Throughout the ordeal, her hope refused to died. ‘We thought at one time that he was alive,’ she said. ‘We thought we saw him on one of those films that they released. We thought he was a prisoner’
‘We thought he would come off the plane when those prisoners came home. But he didn’t.’
Trier’s remains were returned to the United States last month, along with those of three other American servicemen who fell in the Vietnam conflict.
‘We’re going to bury him at Arlington National Cemetery,’ said Mrs. Trier. ‘That was his desire if he was killed or wounded.’
Mrs. Trier was 28 when she was first notified that her husband’s plane had gone down over Vietnam. She said she then accepted the fact that her husband of eight years might be dead. But as she heard stories of living prisoners of war in North Vietnam, she was given new hope.
The Air Force said Mrs. Trier, ‘just said he was shot down over North Vietnam. That’s all they could say. He was in an area where they couldn’t send the helicopters to pick him up if he was alive. ‘Trier was finally declared dead in 1973 when the North Vietnamese said he was killed while resisting capture. But again Mrs. Trier found reason to hope.

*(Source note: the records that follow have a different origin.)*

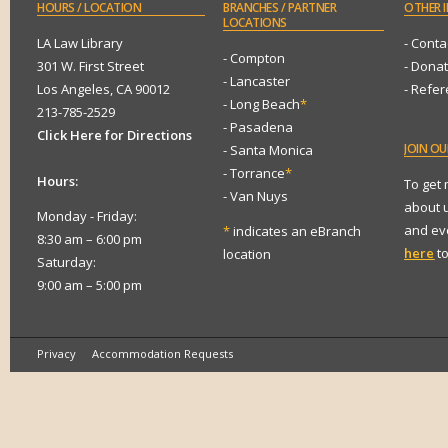
HOURS
/ LOCATION
BRANCHES
/ PARTNER
OTHER
I
LOCATIONS
LA Law Library
- Conta
- Compton
301 W. First Street
- Dona
- Lancaster
Los Angeles, CA 90012
- Refe
- Long Beach
*
213-785-2529
- Pasadena
Click Here for Directions
JOIN
OUR
- Santa Monica
- Torrance
*
Hours:
To get
- Van Nuys
about 
Monday - Friday:
and eve
*
indicates an eBranch
8:30 am – 6:00 pm
here
to
location
Saturday:
9:00 am – 5:00 pm
Privacy
Accommodation Requests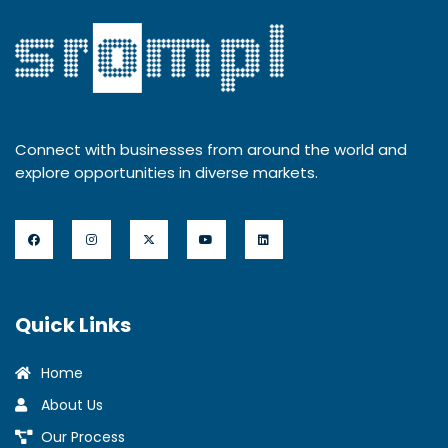
Connect with businesses from around the world and
explore opportunities in diverse markets.
Quick Links
Home
About Us
Our Process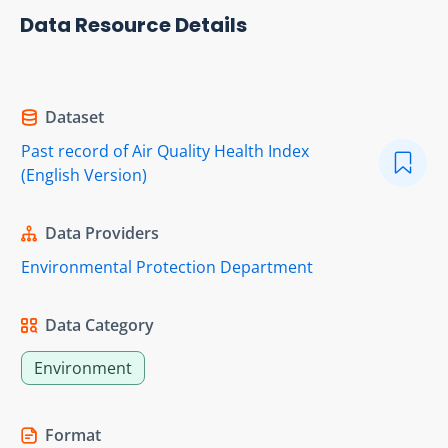
Data Resource Details
Dataset
Past record of Air Quality Health Index
(English Version)
Data Providers
Environmental Protection Department
Data Category
Environment
Format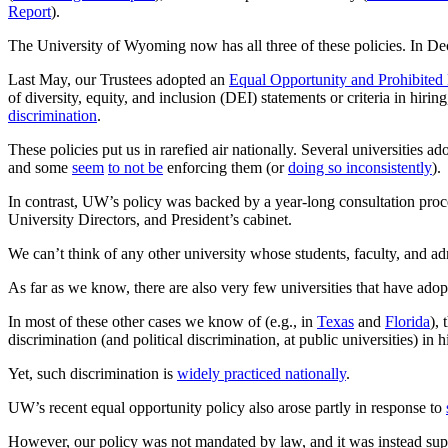
Report
).
The University of Wyoming now has all three of these policies. In 
Last May, our Trustees adopted an
Equal Opportunity and Prohibited 
of diversity, equity, and inclusion (DEI) statements or criteria in hiri
discrimination
.
These policies put us in rarefied air nationally. Several universities a
and some
seem
to not be
enforcing them (or
doing so inconsistently
).
In contrast, UW’s policy was backed by a year-long consultation pro
University Directors, and President’s cabinet.
We can’t think of any other university whose students, faculty, and admin
As far as we know, there are also very few universities that have ado
In most of these other cases we know of (e.g., in
Texas
and
Florida
),
discrimination (and political discrimination, at public universities) in h
Yet, such discrimination is
widely practiced nationally
.
UW’s recent equal opportunity policy also arose partly in response to
However, our policy was not mandated by law, and it was instead su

‘I never really thought much about him being alive after that until I started hearing stories and reading things in the paper,’ said the 45-year-old woman, referring to tales that American servicemen might still be alive and in captivity in Vietnam. Since 1973, the Hanoi government has returned the remains of 80 servicemen. According to Pentagon records, some 2,500 men still remain unaccounted for.
Trier had been in Vietnam three weeks when the F-100 fighter he was flying in went down deep in North Vietnamese territory on Dec. 20, 1965.
The Air Force is flying Mrs. Trier and her children to Arlington next week for the funeral, scheduled for Monday. Mrs. Trier says she is glad her years of unknowing hope are over.
‘I’m grateful that they found him because I heard a lot of stories lately that there might be some prisoners over there, and the thought had crossed my mind,’ she said. ‘I’m glad he got home.’ ”
Robert D. Trier is buried at Arlington National Cemetery and is honored on the Vietnam Veterans Memorial. His name is inscribed on Panel 4E, Row 32. He is also memorialized at Courts of the Missing at the Honolulu Memorial.